Une pléiade « d’ oulémas » introduits dans une prison pour rencontrer des salafistes. Quels sont leur objectifs ? Où ils veulent les ramener à la raison, les ramener au « droit chemin ». Ou ils veulent négocier avec eux pour obtenir des concessions politiques.

Deux questions alors se posent : peut-on ramener un extrémiste à la raison ? Quel intérêt à « faire entendre raison » à des extrémistes ?

I- Peut-on ramener un extrémiste à la raison ?

La « raison » pour laquelle l’extrémiste est justement extrémiste tient d’une perception du monde qui n’appartient qu’à ceux qui ont choisi le néant pour exprimer leur être. Mais tous les extrémistes, n’ont pas la même perception de ce néant. Ainsi pour certains, ce « néant », c’est la destruction de tout ce qui peut contredire leur imaginaire du monde, ou menacer leur propre existence qui est instrumentalisée pour faire de cet imaginaire une réalité. C’est l’extrémisme à vocation « domination du monde ». Pour d’autres, ce néant destructeur est l’expression d’un mal être, d’une oppression, d’une réaction à un anéantissement d’un peuple d’une civilisation.

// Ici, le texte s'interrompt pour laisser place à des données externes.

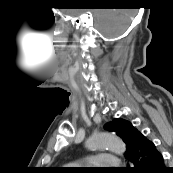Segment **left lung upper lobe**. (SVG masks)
<instances>
[{"label":"left lung upper lobe","instance_id":"left-lung-upper-lobe-1","mask_svg":"<svg viewBox=\"0 0 173 173\" xmlns=\"http://www.w3.org/2000/svg\"><path fill=\"white\" fill-rule=\"evenodd\" d=\"M105 129L115 132L125 142L127 148L125 154L126 157L127 154L130 152L131 148L133 147L135 137L139 131L135 129L129 121L120 118H116L113 121L107 123L105 125Z\"/></svg>","mask_w":173,"mask_h":173}]
</instances>
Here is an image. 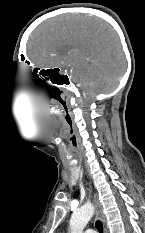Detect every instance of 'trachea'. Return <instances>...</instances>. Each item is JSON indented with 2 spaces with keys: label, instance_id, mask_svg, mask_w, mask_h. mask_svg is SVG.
I'll list each match as a JSON object with an SVG mask.
<instances>
[{
  "label": "trachea",
  "instance_id": "obj_1",
  "mask_svg": "<svg viewBox=\"0 0 145 233\" xmlns=\"http://www.w3.org/2000/svg\"><path fill=\"white\" fill-rule=\"evenodd\" d=\"M95 226L98 230L99 233H103V225L102 222H100L99 220L96 221Z\"/></svg>",
  "mask_w": 145,
  "mask_h": 233
}]
</instances>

Entre le palestinien qui se fait exploser et un salafiste qui tue des otages, il y a un point commun : ils utilisent la mort pour s’exprimer. Mais si l’extrémisme du premier est une contre-réaction, non-stratégique et machinale, à la volonté sioniste qui veut détruire son être dans la réalité, l’extrémisme du second est une réaction stratégique préméditée contre la volonté mécréante qui veut détruire son être dans son imaginaire. La réalité du premier : l’occupation, l’humiliation et l’extermination. L’imaginaire du second : la guerre sainte, le pouvoir absolu, l’autoritarisme.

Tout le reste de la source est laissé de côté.